The Annunciation



Giovanni Brina

Florence 1534 – Pisa 1599

Material: Oil on panel

Size: 125 x 85 cm

Review by Prof. Sandro Bellesi

Properly preserved, the painting shows a tiny domestic room close to a balcony tiled with dark and mahogany tiles and a crenellated railing. It emphasizes the Annunciation scene, when the Archangel Gabriel was sent to Earth to announce to Mary the Son Of God’s upcoming embodiment within her womb.

If we analyse the painting carefully, the two characters result in such an original reinterpretation of a popular fresco which is said to be from the Scuola dell’Orcagna. It is now properly kept at Santissima Annunziata abbey in Florence as well.

The ancient fresco, which was said to be miraculous as realised by a “divine hand” according to the tradition, was idolized throughout the past centuries. It inspired a lot of artists to realise their works to honour itself as a whole or its two main characters, the Angel and the Virgin. Because of their sacred and pious humility, they were admired especially during the Counter-reformation age. Between the end of 1500 and early 1600 they also were the main iconographic elements of several paintings realised by some well known artists such as Carlo Dolci and many others from Tuscan Baroque school. A lot of these paintings got beyond the Italian borders, as that one at the Zamosc Cathedral in Poland.

The huge success of Giovanni Brina’s picture resulted over time in painting and applied arts both, as proved by some mosaics and engraved stone items dated back to the early 1700 and kept at the “Botteghe Granducali”. Among them, we have to mention the greatly graceful wall plate Cosimo III Medici gifted Baden Marquise Augusta Sibilla. Today it’s at Badisches Landesmuseum in Karlsruhe.
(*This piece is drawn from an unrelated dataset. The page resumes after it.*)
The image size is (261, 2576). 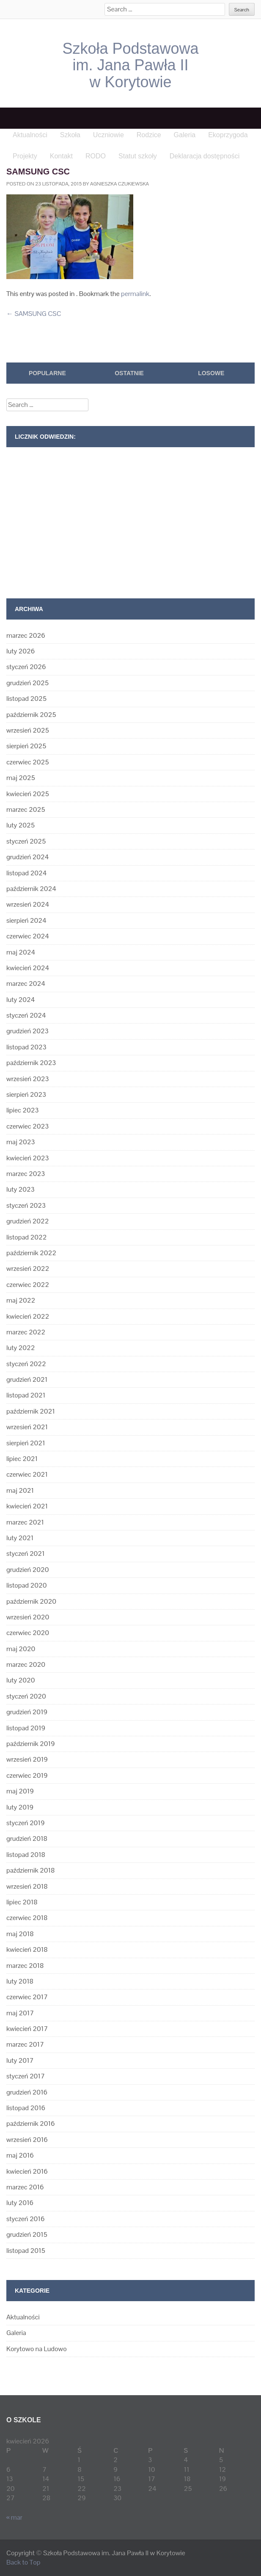 What do you see at coordinates (19, 2060) in the screenshot?
I see `luty 2017` at bounding box center [19, 2060].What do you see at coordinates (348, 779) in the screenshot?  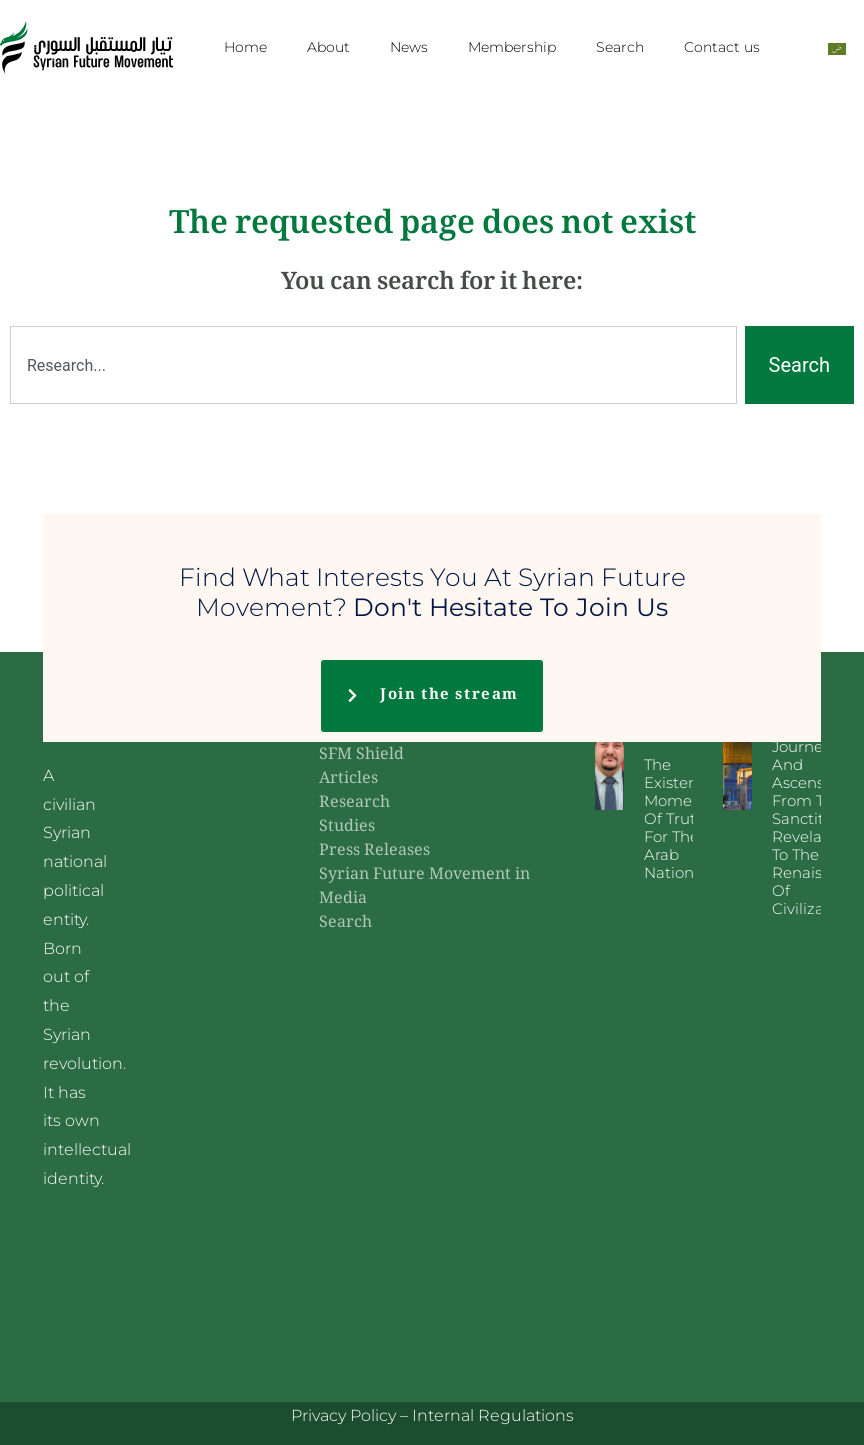 I see `Articles` at bounding box center [348, 779].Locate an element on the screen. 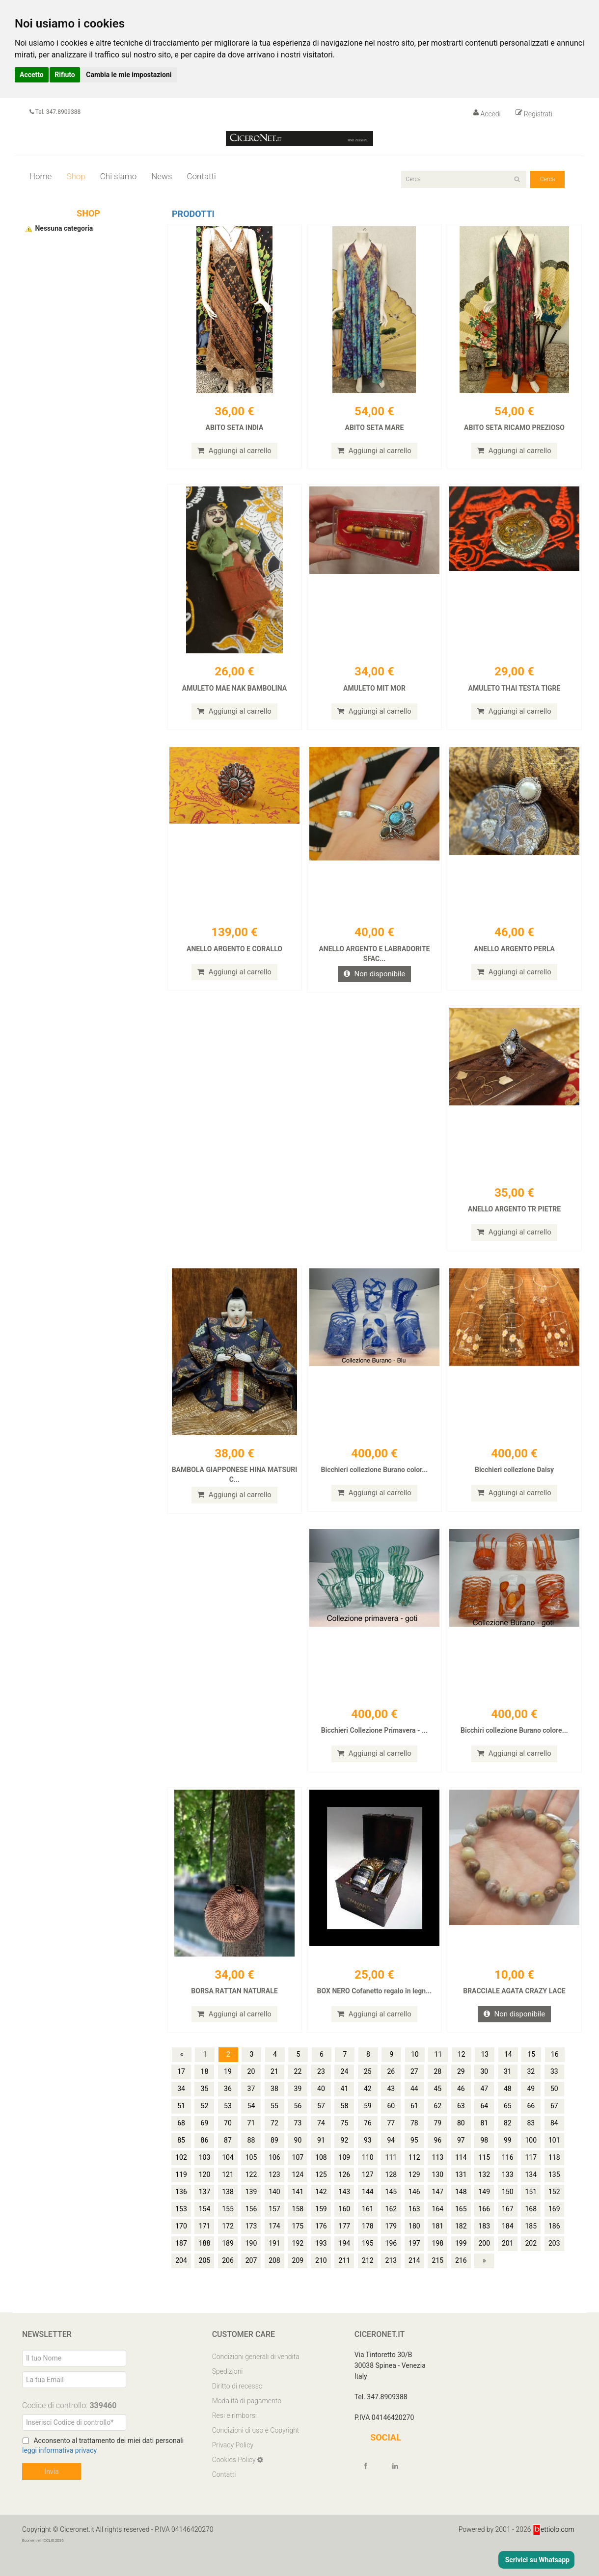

Dated back to mid 1500, the painting we were asked to analyse recalls the typical stylistic patterns of that time. The Angel and Virgin’s facial features emphasize, for instance, the original rather than innovative elegance they were realised with, as well as their underlying hedonism and the whole scenic set-up of the painting, whose spatial elements were carefully drawn.

Resulting from an eclectic and sophisticated cultural code focusing on several pictorial trends, we can surely connect the picture to Giovanni Brina, whose artistic soul has been so interesting to be deeply analysed even recently.

Giovanni Brina was born in San Felice a Ema in 1534. Although less known than his brother Francesco, he moved with his family to Florence where, some years later, he was allowed to enter Ridolfo del Ghirlandaio’s atelier and, afterwards, Michele di Ridolfo del Ghirlandaio’s workshop. Thanks to them, Giovanni attended the “Arte dei Medici e degli Speziali” in 1559 and the “Accademia del Disegno” in 1563.

However, as influenced by the most popular artists of the period, his first artwork dates back to 1561 when he realised a fresco at Villa Strozzi chapel in Caserotta, San Casciano Val di Pesa. Then he carried out many other pictures for several places of worship in Montevarchi, Bibbiena, Borgo San Lorenzo and San Gimignano.

Late in the 60’s he opened with his brother his own workshop in Florence, where he realised a lot of works for people living in the Tuscan countryside. He carried out only a few paintings for the churches and monasteries in Florence, as those at San Salvatore di Ognissanti and San Domenico al Maglio. On the contrary, he painted a lot of religious images, as well as members of Medici family, on wood and canvas both, but for private dwellings only.

In 1575 he got married to Francesca Pagliauoli but, unfortunately, she died after a few years while giving birth to their son. Then, in 1582, he married Lucrezia Cavalcantini.

In addition to several pictures for private people, during the 80’s he realised a lot of paintings for ValdiNievole places of worship. Some of his altarpieces are located in the main churches of Buggiano.

Although his old age, in 1595 he moved to Pisa where Santa, his sister, lived with her family. According to some biographical documents, he died in Pisa between the 1598 and the 1599 (for further informations about the artist’s life, please see Nesi A., Lusvardi C., Giovanni Brina. Cristo e la samaritana al pozzo, Maniera Edizioni, Firenze, 2016, pp. 1-6).

Because of their similarities to the human graphical shapes Giovanni’s brother, Francesco, used for his works – as resulting from the comparison of the characters depicted in Deposizione con i santi Margherita e Lorenzo whose location is unfortunately unknown (see A. Bliznukov, Per Francesco e Giovanni Brina, Paragone, 54/2004, pp. 52-53 and tab. 52) – the graphical items of the painting are the same as those of Madonna del Rosario and Madonna con Gesù Bambino e quattro santi.

These altarpieces, dated back to 1580, are kept at Santa Maria abbey in Buggiano (see Nesi A., Giovanni Brina in ValdiNievole, Nebulae, 4/99, pp. 6-7). They are very similar to the painting we were asked to analyse, with particular regard to their figurative language, the plasticity of the clothes and the highly elegant pictorial definition whose outlining elements were stressed by some strong strokes.